Philippe Revest
Big Sky Country
Stage dans les Forces Spéciales de l’armée des Etats-Unis d’Amérique.
En juillet 1972 deux lieutenants de vaisseau fusiliers-marins des commandos de la Marine Française débarquaient d’un avion sur un des aéroports new-yorkais et en prenaient un autre pour Washington, puis Fort Bragg, Caroline du Nord.
Nous étions pour trois à quatre semaines en stage au sein d’un Groupe des Forces Spéciales commandé par un lieutenant-colonel.
Perception du paquetage, à dessein nous n’avions pas emporté avec nous un équipement français, voulant pratiquer une immersion complète dans cette unité, entraînement avant de partir pour un exercice d’une quinzaine de jours, avec quelques incidents folkloriques.
La séance d’entraînement physique matinale commençait par une course en rang dans les allées du camp, en cadence et en chantant (so US !), celle qu’on voit dans tous les films sur l’armée des EU. Ça, c’était rigolo ! Puis, après cet entraînement, toutes les colonnes convergeaient vers un grand plateau de manœuvre et se rassemblaient en un vaste rectangle devant lequel, monté sur un podium, se tenait le lieutenant-colonel chef du groupe, comme nous en tenue de sport, short et T-shirt.
Là les ennuis commençaient: nous ne connaissions pas le programme des exercices de gymnastique qui allaient être dirigés par le chef et notre connaissance de la langue des yankees ne nous permettait pas de suivre les ordres techniques qu’il donnait à voie haute. Nous étions les vilains petits canards qui ne comprenaient rien, qui étaient toujours en décalage, qui gênaient tous les voisins et qui se faisaient vertement engueuler par le chef.

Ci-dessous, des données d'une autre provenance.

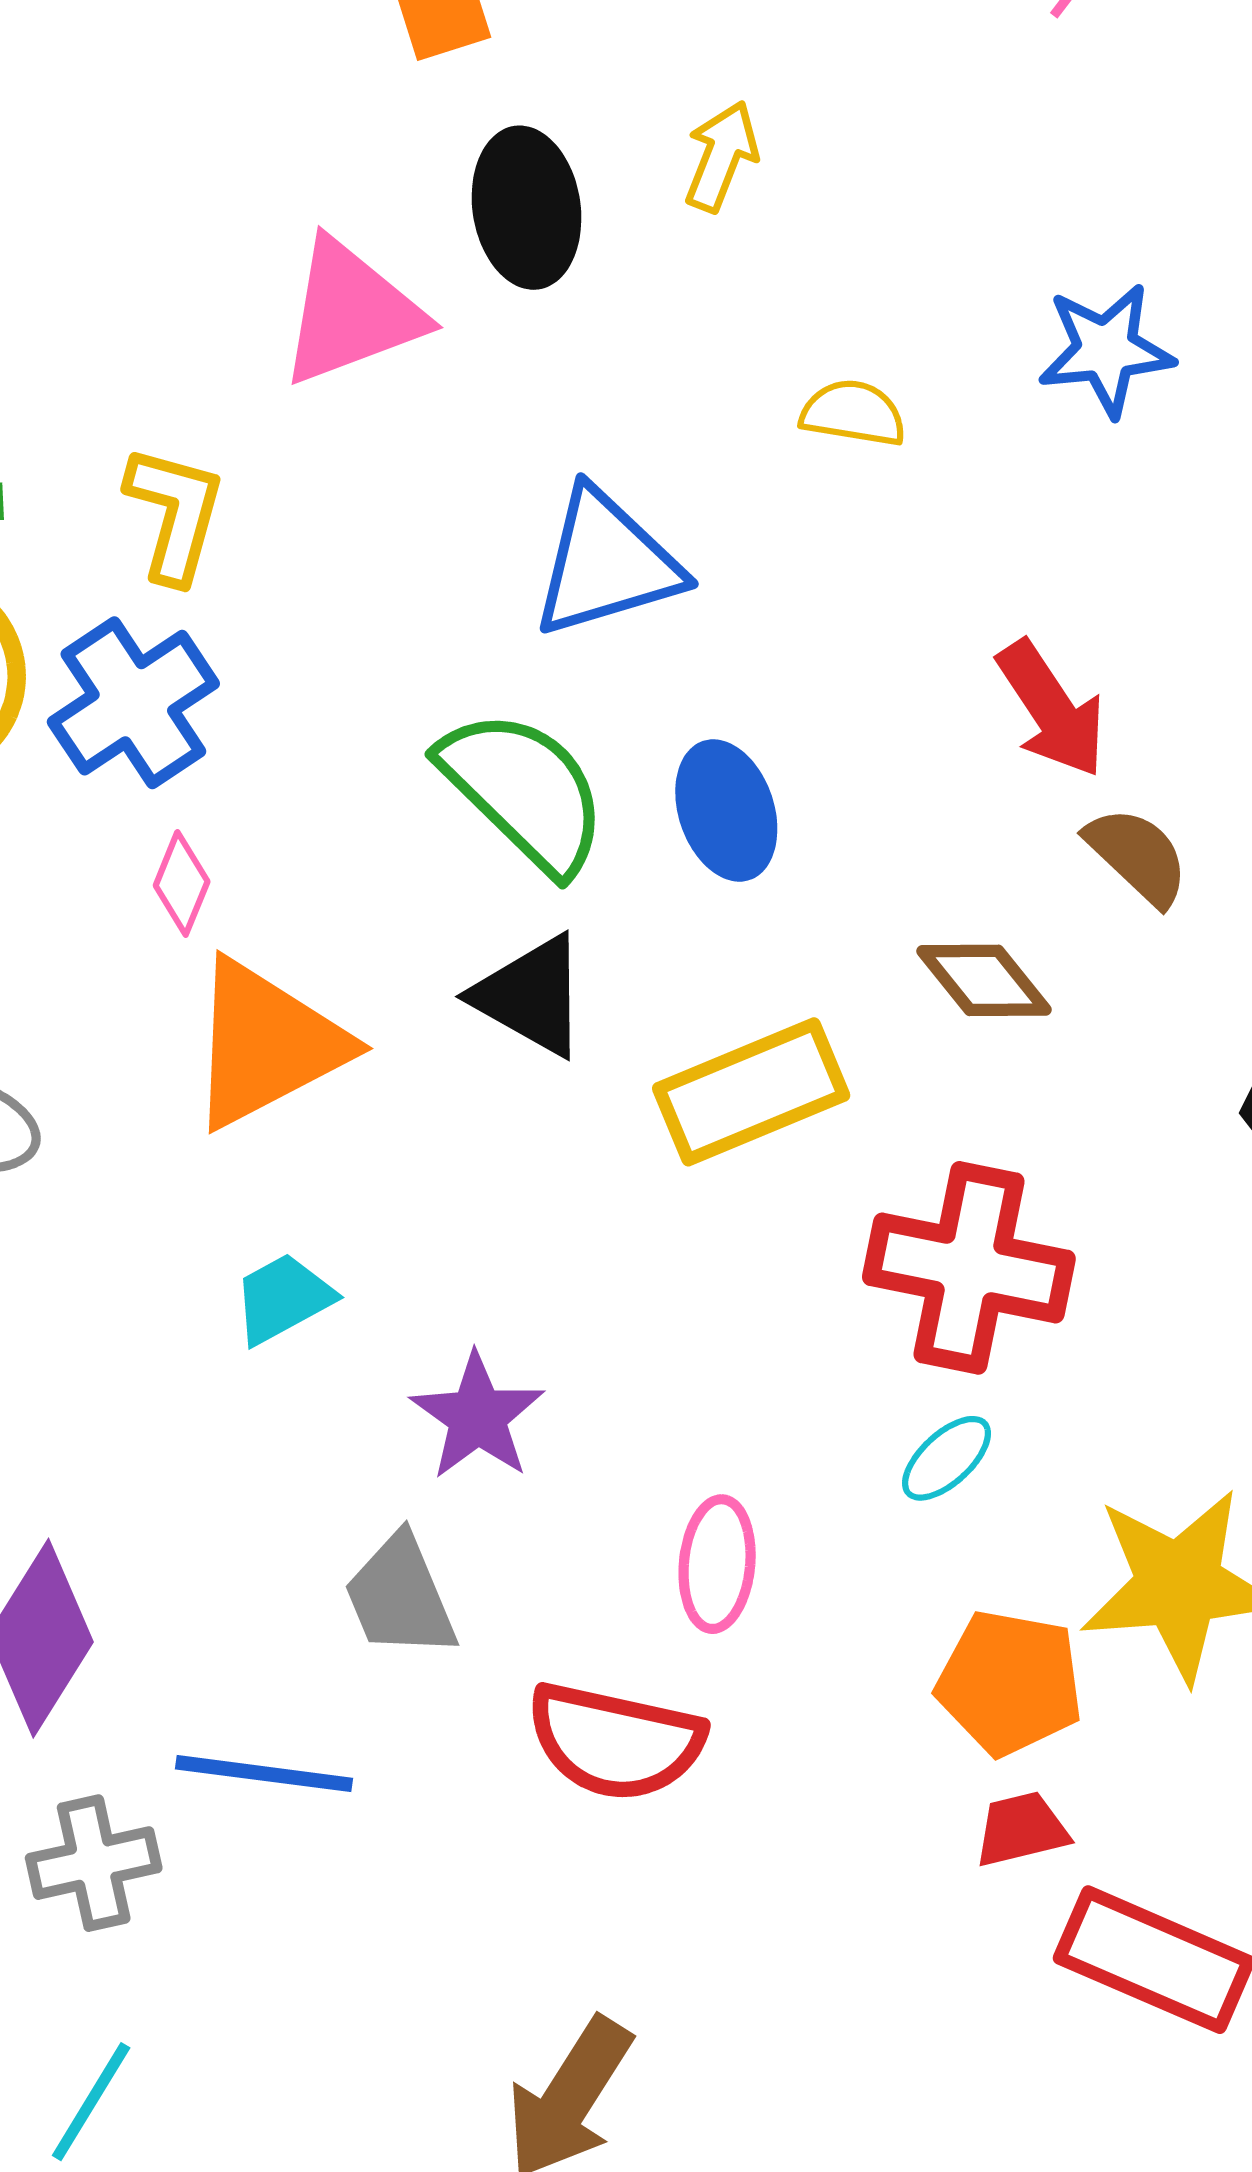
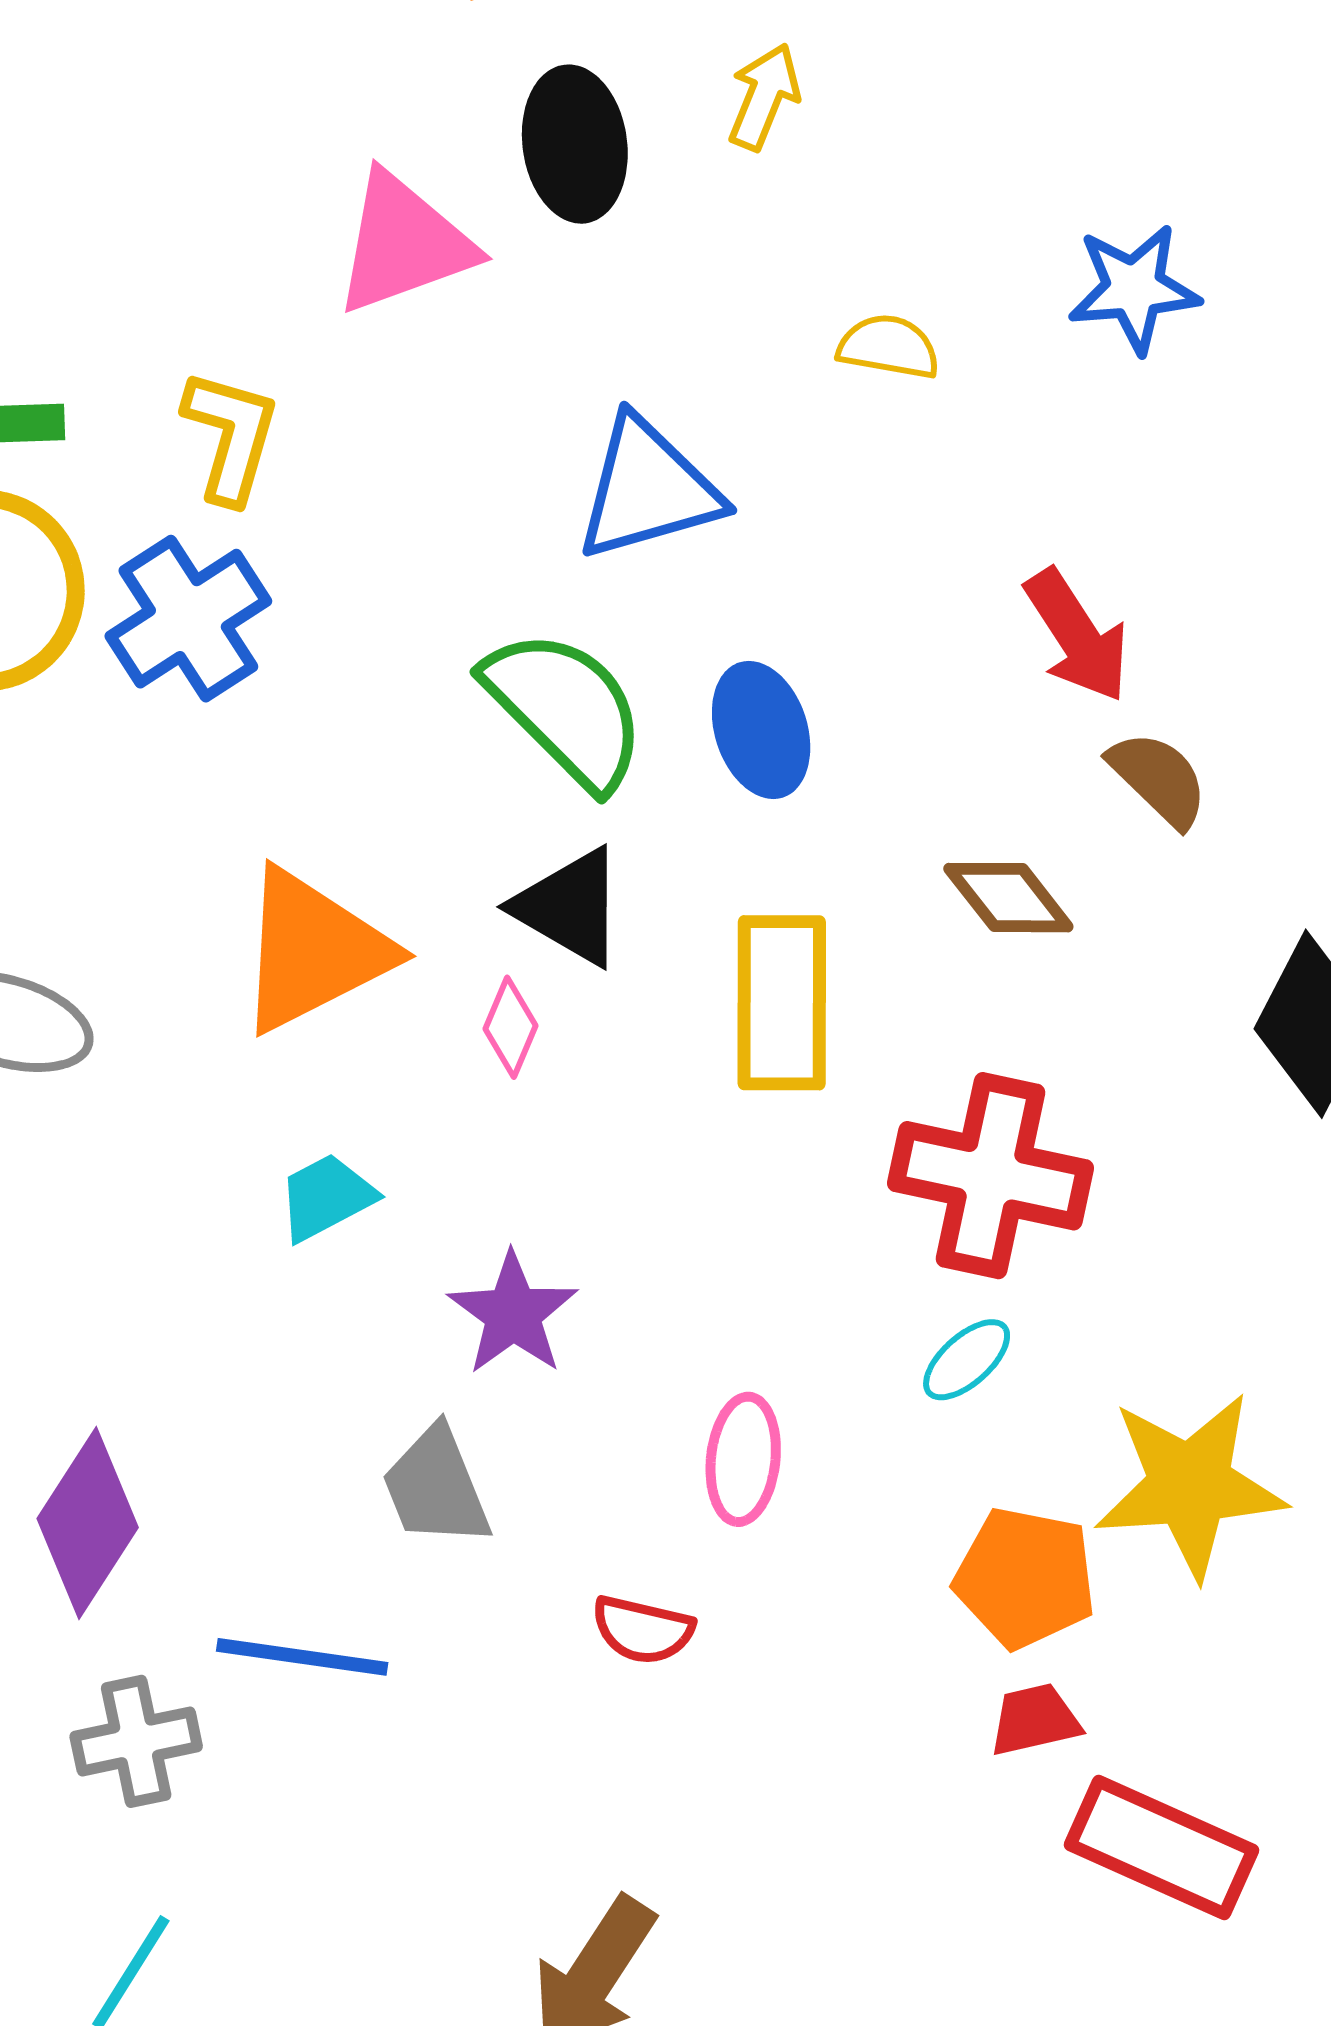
pink diamond: (182, 883) -> (511, 1027), moved
yellow rectangle: (751, 1092) -> (782, 1003), turned -68
red semicircle: (615, 1741) -> (643, 1630), size x0.6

Plus tard, un sympathique souper dans sa maison nous réconcilia avec lui.
L’entraînement terminé, les briefings faits, nous avons été affectés chacun dans un team commandé par un lieutenant et nous avons été parachutés d’un quadriréacteur en ordre de combat dans le Montana, the Big Sky Country, au pied des montagnes Rocheuses. Des camions, dans un interminable voyage nocturne nous transportèrent dans la montagne et nous laissèrent là, au petit matin.
Nous avons marché une semaine dans ce magnifique pays, le pays des cheyennes. Nous ne rencontrâmes qu’un cow-boy, à cheval, son matériel sur une mule derrière lui. Un jour un homme tua au fusil un lapin ; je ne suis pas sûr d’avoir accepté d’en manger ; je crois me rappeler qu’il fut préparé par des ignorants en dépit du bon sens et qu’il était proprement immangeable. Un autre jour, ayant surpris une poule faisane dans un bois, je lui fis un placage au sol et, séance tenante, lui tordis le cou. Rôtie sur un feu, elle fut excellente (je me rappelle toutefois qu’elle manquait de sel). Curieusement, la plupart de mes camarades américains ne voulurent pas en manger, je pense dégoûtés par la manière avec laquelle j’avais exécuté la pauvre bête.
Un jour alors que mon team marchait dans ce pays, un des gradés (dans les Forces Spéciales, tous les hommes étaient des gradés) qui fermaient la marche vint à l’avant prévenir son chef, tout effrayé : il était tombé nez à nez sur un ours qui, heureusement, ne s’était pas occupé de lui. C’était à cause de la possibilité de ce type de rencontre que l’un d’entre nous avait une arme approvisionnée.
La fin de l’exercice fut pour chaque team devant un restaurant, on a dans ce pays le sens de l’opportunité, où nous avons pu nous payer d’énormes côtes de bœuf pour nous venger des fatigues et privations.
Puis vint le retour à Fort Bragg, puis en France. Mais quel magnifique pays que le Big Sky Country!